Below are several records. Retype exactly those lines running from the one with "Salida máx.: Menos de 1 mW" through the one with "liste d’amis ou d’ignorés ?", end lines included, and no others.

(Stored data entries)
+++++
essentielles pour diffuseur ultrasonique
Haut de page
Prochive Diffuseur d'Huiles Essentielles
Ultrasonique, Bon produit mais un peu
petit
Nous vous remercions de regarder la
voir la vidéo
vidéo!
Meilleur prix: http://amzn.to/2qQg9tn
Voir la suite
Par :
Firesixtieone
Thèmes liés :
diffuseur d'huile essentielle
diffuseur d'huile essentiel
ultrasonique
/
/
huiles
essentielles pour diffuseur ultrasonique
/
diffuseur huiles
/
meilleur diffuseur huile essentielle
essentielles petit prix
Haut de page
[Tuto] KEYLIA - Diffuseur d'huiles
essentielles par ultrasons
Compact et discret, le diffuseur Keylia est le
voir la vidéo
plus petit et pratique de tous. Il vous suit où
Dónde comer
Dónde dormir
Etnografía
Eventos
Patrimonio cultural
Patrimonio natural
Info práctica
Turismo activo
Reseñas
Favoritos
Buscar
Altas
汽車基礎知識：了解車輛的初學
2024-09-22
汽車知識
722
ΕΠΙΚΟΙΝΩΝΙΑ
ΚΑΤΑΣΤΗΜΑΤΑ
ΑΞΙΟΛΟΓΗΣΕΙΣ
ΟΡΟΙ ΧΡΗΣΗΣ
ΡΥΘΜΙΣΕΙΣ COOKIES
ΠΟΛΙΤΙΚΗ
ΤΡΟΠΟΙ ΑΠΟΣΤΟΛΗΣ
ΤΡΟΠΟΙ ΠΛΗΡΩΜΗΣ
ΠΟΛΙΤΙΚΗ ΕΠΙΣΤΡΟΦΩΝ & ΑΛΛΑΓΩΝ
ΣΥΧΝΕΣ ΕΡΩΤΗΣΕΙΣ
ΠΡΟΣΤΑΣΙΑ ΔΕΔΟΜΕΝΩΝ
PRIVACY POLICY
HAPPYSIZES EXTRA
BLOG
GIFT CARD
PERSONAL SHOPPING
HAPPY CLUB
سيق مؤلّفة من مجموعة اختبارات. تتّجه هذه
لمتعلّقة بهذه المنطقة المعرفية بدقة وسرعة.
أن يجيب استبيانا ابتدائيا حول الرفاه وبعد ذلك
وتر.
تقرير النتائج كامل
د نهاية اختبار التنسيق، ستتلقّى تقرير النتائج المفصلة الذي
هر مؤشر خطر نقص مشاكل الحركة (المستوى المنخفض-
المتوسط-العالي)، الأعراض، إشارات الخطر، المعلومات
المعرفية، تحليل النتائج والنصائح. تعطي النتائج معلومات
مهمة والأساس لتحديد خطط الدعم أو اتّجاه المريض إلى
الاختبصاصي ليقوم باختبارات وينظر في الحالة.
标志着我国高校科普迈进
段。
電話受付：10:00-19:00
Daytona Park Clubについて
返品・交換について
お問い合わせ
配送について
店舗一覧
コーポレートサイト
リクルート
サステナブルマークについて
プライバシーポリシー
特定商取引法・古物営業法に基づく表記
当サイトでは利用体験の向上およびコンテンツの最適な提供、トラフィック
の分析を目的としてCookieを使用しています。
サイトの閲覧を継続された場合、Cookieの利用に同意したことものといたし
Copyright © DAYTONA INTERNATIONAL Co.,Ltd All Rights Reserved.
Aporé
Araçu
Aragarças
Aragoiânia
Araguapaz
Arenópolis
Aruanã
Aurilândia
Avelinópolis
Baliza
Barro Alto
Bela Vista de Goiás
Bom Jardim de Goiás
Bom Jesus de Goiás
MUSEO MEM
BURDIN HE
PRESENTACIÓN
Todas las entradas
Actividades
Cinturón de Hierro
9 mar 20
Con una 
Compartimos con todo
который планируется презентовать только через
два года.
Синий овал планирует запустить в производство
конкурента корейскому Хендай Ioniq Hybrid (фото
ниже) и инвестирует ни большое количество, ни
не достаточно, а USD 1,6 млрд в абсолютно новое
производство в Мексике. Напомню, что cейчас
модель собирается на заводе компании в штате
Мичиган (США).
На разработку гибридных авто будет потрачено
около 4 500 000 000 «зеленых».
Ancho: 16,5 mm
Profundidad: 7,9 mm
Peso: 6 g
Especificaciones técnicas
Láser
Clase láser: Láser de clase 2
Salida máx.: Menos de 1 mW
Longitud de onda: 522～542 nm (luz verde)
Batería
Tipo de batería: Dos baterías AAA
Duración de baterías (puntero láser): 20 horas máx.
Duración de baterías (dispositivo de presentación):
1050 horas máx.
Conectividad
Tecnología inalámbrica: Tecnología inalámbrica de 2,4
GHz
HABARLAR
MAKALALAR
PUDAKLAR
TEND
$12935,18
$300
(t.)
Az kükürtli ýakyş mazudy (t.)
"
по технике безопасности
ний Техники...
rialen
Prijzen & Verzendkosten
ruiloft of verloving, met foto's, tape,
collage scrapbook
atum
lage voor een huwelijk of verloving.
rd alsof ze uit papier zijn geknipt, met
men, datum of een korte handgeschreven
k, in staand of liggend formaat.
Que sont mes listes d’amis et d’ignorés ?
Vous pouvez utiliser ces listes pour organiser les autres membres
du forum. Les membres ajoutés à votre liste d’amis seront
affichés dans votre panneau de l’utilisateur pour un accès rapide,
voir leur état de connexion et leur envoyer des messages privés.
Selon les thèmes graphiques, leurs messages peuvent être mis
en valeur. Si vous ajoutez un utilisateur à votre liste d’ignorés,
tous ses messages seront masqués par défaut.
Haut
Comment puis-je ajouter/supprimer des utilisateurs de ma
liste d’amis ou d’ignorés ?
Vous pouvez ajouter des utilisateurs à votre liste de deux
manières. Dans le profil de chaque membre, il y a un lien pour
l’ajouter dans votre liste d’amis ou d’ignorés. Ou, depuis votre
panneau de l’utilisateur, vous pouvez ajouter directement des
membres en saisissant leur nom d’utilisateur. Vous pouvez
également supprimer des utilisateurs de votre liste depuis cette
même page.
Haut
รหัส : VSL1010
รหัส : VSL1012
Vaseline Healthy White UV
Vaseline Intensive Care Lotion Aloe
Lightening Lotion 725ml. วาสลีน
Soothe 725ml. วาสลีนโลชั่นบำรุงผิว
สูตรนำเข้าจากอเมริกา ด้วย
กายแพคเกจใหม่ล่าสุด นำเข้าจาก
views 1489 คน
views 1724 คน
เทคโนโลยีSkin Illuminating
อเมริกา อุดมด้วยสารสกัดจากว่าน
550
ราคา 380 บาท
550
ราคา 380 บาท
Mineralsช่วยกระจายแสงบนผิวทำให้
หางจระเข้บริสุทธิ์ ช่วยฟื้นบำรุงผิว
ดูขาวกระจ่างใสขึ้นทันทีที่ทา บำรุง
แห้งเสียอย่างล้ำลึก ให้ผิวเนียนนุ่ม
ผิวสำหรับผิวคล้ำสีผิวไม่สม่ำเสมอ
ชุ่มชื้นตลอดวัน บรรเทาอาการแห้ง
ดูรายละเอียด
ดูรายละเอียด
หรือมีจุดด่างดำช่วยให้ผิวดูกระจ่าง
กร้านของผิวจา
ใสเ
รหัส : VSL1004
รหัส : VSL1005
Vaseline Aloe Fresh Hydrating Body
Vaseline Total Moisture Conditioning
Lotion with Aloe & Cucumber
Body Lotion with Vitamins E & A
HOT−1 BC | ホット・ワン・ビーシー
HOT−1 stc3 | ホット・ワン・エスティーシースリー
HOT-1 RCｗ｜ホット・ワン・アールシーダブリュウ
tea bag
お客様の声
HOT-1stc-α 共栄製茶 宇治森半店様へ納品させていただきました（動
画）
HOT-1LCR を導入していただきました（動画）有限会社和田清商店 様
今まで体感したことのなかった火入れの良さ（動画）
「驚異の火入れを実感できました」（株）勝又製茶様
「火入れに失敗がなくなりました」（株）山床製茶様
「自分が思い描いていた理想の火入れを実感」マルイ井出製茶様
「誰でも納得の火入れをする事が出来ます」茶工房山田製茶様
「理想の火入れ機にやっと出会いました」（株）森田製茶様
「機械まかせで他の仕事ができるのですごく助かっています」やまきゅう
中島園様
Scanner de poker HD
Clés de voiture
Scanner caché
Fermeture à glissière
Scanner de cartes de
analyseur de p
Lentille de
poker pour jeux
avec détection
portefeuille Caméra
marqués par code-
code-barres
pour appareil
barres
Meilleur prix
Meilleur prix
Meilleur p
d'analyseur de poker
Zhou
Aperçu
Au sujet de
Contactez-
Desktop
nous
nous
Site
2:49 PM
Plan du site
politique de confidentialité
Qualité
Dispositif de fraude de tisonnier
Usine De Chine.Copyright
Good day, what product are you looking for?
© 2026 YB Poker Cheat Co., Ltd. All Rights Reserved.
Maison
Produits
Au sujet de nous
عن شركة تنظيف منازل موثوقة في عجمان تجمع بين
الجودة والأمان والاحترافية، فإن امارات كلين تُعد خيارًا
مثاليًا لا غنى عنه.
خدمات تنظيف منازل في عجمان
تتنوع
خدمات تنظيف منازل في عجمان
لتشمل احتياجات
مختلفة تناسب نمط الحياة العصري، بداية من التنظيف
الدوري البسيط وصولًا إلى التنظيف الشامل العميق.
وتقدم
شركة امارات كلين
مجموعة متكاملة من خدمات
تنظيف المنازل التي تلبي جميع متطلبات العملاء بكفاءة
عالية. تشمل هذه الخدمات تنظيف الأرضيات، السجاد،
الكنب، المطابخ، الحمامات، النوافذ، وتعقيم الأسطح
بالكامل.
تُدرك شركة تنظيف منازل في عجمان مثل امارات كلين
+++++
Answer:
Salida máx.: Menos de 1 mW
Longitud de onda: 522～542 nm (luz verde)
Batería
Tipo de batería: Dos baterías AAA
Duración de baterías (puntero láser): 20 horas máx.
Duración de baterías (dispositivo de presentación):
1050 horas máx.
Conectividad
Tecnología inalámbrica: Tecnología inalámbrica de 2,4
GHz
HABARLAR
MAKALALAR
PUDAKLAR
TEND
$12935,18
$300
(t.)
Az kükürtli ýakyş mazudy (t.)
"
по технике безопасности
ний Техники...
rialen
Prijzen & Verzendkosten
ruiloft of verloving, met foto's, tape,
collage scrapbook
atum
lage voor een huwelijk of verloving.
rd alsof ze uit papier zijn geknipt, met
men, datum of een korte handgeschreven
k, in staand of liggend formaat.
Que sont mes listes d’amis et d’ignorés ?
Vous pouvez utiliser ces listes pour organiser les autres membres
du forum. Les membres ajoutés à votre liste d’amis seront
affichés dans votre panneau de l’utilisateur pour un accès rapide,
voir leur état de connexion et leur envoyer des messages privés.
Selon les thèmes graphiques, leurs messages peuvent être mis
en valeur. Si vous ajoutez un utilisateur à votre liste d’ignorés,
tous ses messages seront masqués par défaut.
Haut
Comment puis-je ajouter/supprimer des utilisateurs de ma
liste d’amis ou d’ignorés ?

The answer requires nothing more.